Geschlechtliche Determinationssysteme der Osteognathostomata

Quelle: Fachpublikationen
FAQ: 
ja

Geschlechtliche Determinationssysteme (SD) der Knochenfische im weiteren Sinne

Unter geschlechtlicher Festlegung (Determination) versteht man den Prozess, welcher in Lebewesengruppen mit geschlechtlicher Vermehrung (Eukaryoten) die Funktion eines Individuums in einem Bereich von weiblich über zwittrig bis männlich festlegt.

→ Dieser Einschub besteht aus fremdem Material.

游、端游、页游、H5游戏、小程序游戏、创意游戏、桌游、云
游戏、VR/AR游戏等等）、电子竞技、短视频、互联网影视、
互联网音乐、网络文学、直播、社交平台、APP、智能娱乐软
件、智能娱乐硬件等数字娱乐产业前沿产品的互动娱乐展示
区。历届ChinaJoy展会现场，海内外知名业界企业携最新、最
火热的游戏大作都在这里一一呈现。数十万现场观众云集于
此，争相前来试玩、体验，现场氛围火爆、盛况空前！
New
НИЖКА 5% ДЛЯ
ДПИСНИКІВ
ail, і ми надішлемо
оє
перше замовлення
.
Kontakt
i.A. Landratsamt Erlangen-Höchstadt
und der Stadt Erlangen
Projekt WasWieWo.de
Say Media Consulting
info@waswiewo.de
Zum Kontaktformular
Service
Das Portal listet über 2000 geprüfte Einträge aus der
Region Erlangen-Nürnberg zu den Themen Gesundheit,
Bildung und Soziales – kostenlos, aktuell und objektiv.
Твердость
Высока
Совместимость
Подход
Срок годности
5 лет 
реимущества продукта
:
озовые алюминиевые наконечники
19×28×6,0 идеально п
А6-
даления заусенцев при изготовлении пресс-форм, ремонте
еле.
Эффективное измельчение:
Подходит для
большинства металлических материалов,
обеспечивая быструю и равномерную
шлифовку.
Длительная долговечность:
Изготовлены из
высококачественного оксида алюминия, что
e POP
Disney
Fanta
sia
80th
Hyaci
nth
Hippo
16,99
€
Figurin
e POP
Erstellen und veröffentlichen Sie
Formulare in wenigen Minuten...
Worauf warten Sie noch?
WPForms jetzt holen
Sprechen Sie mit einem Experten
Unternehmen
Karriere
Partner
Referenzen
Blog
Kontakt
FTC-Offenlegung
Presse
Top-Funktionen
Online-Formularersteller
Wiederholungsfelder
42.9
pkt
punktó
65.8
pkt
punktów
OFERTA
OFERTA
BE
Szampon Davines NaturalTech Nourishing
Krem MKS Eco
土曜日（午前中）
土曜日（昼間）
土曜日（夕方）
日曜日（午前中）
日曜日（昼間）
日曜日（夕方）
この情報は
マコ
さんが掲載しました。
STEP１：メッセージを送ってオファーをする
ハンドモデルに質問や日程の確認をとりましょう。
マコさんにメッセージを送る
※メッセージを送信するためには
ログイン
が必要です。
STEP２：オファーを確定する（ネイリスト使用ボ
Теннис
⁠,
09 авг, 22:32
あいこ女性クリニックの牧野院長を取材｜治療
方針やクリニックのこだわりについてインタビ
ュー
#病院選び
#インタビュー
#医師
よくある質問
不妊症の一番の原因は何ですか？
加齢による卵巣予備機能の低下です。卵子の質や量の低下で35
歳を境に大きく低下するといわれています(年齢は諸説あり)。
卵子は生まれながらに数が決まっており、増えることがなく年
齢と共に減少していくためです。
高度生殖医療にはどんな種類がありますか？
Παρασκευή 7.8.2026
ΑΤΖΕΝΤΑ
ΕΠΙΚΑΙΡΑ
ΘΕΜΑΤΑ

Die Festlegung drückt sich aus in der Ausbildung funktionaler Körper- und Verhaltensstrukturen und kann endgültig, einmalig temporär bis wiederholt temporär sein.
Kontrolliert bzw. gesteuert wird dieser Prozess in einer Mischung aus genetisch-zellulären und Umweltfaktoren (inklusive sozialer Faktoren in einer interagierenden Gemeinschaft, so z.B. beim Paradiesfisch f1, 1).

Einige der bereits identifizierten Systeme werden in folgender Übersicht dargestellt2.

Dual-chromosomal-genetische Geschlechtsdetermination (DCSD)

In dem Bereich der "rein"f2 genetischen Determinationssysteme ist der intensivst erforschte Modus die dual-chromosomale Geschlechtsdetermination, wie sie beispielsweise in der Untergruppe der Landwirbeltiere bei den Vögeln und Säugern vorkommt, zu denen - diesen Fokus erklärend - auch die Gruppe der Menschen gehört.
Hier wird das Geschlecht durch ein klar differenziertes Paar Geschlechtschromosomen (Gonosomen) zwischen Männlichem und Weiblichem Grundtyp als genetische Anlage während der Befruchtung vorbestimmt, während Umweltfaktoren in obigem weiteren Sinne normalerweise keinen systematischen Einfluss auf die Differenzierung nehmen.
Das Grundprinzip läuft über die Zusammenstellung der zwei möglichen Gonosomen, nennen wir sie W und M für Weiblichfaktor und Männlichfaktor:
Folgende grunsätzlichen Gruppierungen sind dabei möglich:
s1) WW,WM und s2) MW,MM
wobei der Doppelfaktor das jeweilige "Haupt"-Geschlecht festlegt,
also WW legt auf Weibchen fest, womit WM das Männchen festlegt
bzw.
MM legt das Männchen fest und MW das Weibchen.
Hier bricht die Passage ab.